Self-archiving / 'green' open access – the author, or a representative, archives (deposits) the published article or the final peer-reviewed manuscript in an online repository before, at the same time as, or after publication. Some publishers request that open access be granted only after an embargo period has elapsed. Self-archiving regulations differ between publishers. Authors have to check their publishing agreement to find out whether self-archiving is allowed.
Open access publishing / 'gold' open access - an article is immediately published in open access mode. In this model, the payment of publication costs is shifted away from subscribing readers. The most common business model is based on one-off payments by authors. These costs, often referred to as Article Processing Charges (APCs) are usually born by the researcher's university or research institute or the agency funding the research. In other cases, the costs of open access publishing are covered by subsidies or other funding models. Copyright will remain with the authors while a public license (usually Creative Commons license CC-BY) is applied to the article.

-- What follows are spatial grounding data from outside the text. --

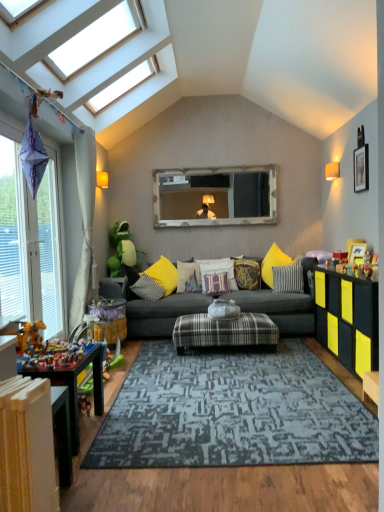 Question: Is white painted wood radiator at lower left in front of or behind wooden toy at lower left, acting as the 2th table starting from the back, in the image?

Choices:
 (A) behind
 (B) front

Answer: (B)

Question: Is white painted wood radiator at lower left wider or thinner than wooden toy at lower left, which is the 2th table in top-to-bottom order?

Choices:
 (A) wide
 (B) thin

Answer: (A)

Question: Considering the real-world distances, which object is closest to the white cotton pillow at center, the 3th pillow in the right-to-left sequence?

Choices:
 (A) black matte picture frame at upper right, the 1th picture frame viewed from the right
 (B) wooden frame mirror at center
 (C) multicolored plastic toys at lower left, the 2th toy from the top
 (D) yellow matte cabinet at right
 (E) matte yellow wall sconce at upper right, the 1th lamp viewed from the left

Answer: (B)

Question: Based on their relative distances, which object is nearer to the multicolored plastic toys at lower left, which is the first toy from bottom to top?

Choices:
 (A) transparent glass skylight at upper center, the 1th window from the top
 (B) beige fabric curtain at left
 (C) matte yellow wall sconce at upper right, the 1th lamp viewed from the left
 (D) wooden table at lower left, which appears as the 1th table when viewed from the front
 (E) gold textured pillow at center, the fifth pillow viewed from the left

Answer: (D)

“The article must always be deposited in a repository, even if the gold route has been chosen.”
Most common type of the Peer-reviewed scientific publication is the journal article. However, beneficiaries are strongly encouraged to provide OA to other types of scientific publications, including monographs, books, and conference proceedings. Depending on the type of journal in which your journal article has been published you may either deposit.
In a repository for scientific publications: institutional (Koç University Institutional Repository), subject-based (like ArXiv.org or Europe PubMed Central) or centralized repositories are all acceptable choices.
Koç University Institutional Repository works towards matching the requirements of Horizon 2020 in terms of metadata and compliance with the EU repository infrastructure OpenAire.
Mandate on OA to publications
Article 29.2 of the Model Grant Agreement sets out detailed legal requirements on open access to scientific publications: under Horizon 2020, each beneficiary must ensure OA to all peer-reviewed scientific publications relating to its results.
To meet this requirement, beneficiaries must, at the very least, ensure that any scientific peer-reviewed publications can be read online, downloaded and printed.